Amazon hasn’t indicated a window yet but it’s “directionally” starting at 45 days, Gamble said. “I’m not sure it’s public and it may not have been fully decided [but] we know that directionally that’s where its starting.”
It “depends on how well it holds” but “that seems to be the direction they’re heading on their films, what they are indicating, what they are telling us, and what we are hearing from other streamers, like Apple.”
Overall, “things are gelling for a 45-day window for the more commercial films. You need a certain amount of of run time to generate the benefits that a theatrical release can give a film.”
Air unveils the game-changing partnership between then-rookie Michael Jordan and Nike’s fledgling basketball division, which revolutionized the world of sports and contemporary culture with the Air Jordan brand. Damon plays maverick Nike executive Sonny Vaccaro and Affleck is Nike co-founder Phil Knight.
Despite solid progress for the full year 2022, Cinemark said fewer releases in the fourth quarter in particular and some underperformers knocked its revenue down by 10% to about $600 million. It swung to a net loss of $99 million from a profit of $5.7 million the year earlier – or EPS of negative 82 cents vs positive 5 cents. Avatar: The Way of Water hit December 18 and has helped to buoy the current first quarter.
The higher volume 2023 release sked still has gaps, notably in late summer and early fall and Gamble invited studios to consider fleshing that out.

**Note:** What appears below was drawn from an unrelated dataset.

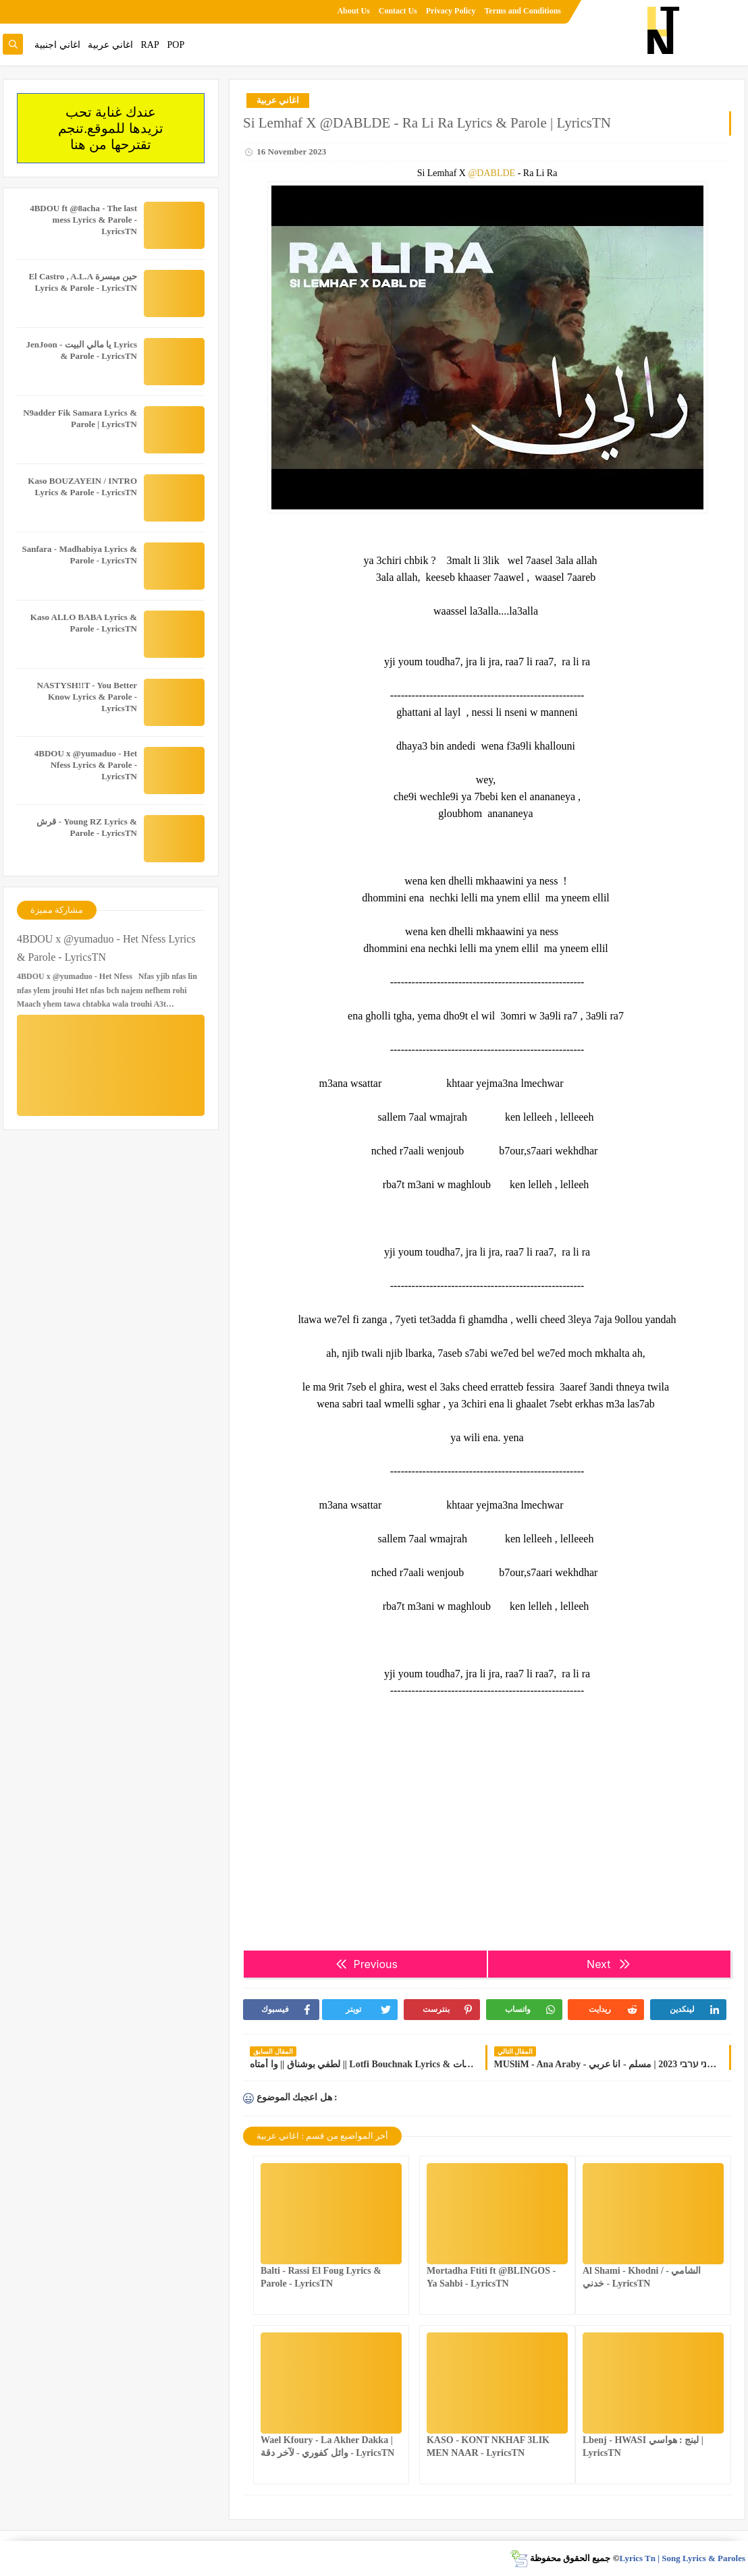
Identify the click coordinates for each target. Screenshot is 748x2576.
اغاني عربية (110, 45)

The sked, “At least on paper now has some similarities to 2022, more volume, but there is a little bit of a lull when you get into that late summer-early fall period.” That’s always been softer, “but movies also do really well in that period,” he noted. “There is opportunity there. What we suspect might happen is that studios might see that and there certainly is the potential for some shifting around of dates.”
“For new films, if you are thinking of where to date your content, there’s a great opportunity within that window to do that.”
Noteworthy this current quarter, Cinemark founder Lee Roy Mitchell, 85, stepped down from Cinemark’s board following an influential tenure spanning nearly 40 years. Mitchell and his wife Tandy founded Cinemark in 1984 and grew it to a global company with nearly 6,000 screens across 16 countries. Mitchell served as CEO through 2006. His son Kevin Mitchell, 54, succeeds him as a Mitchell board designee.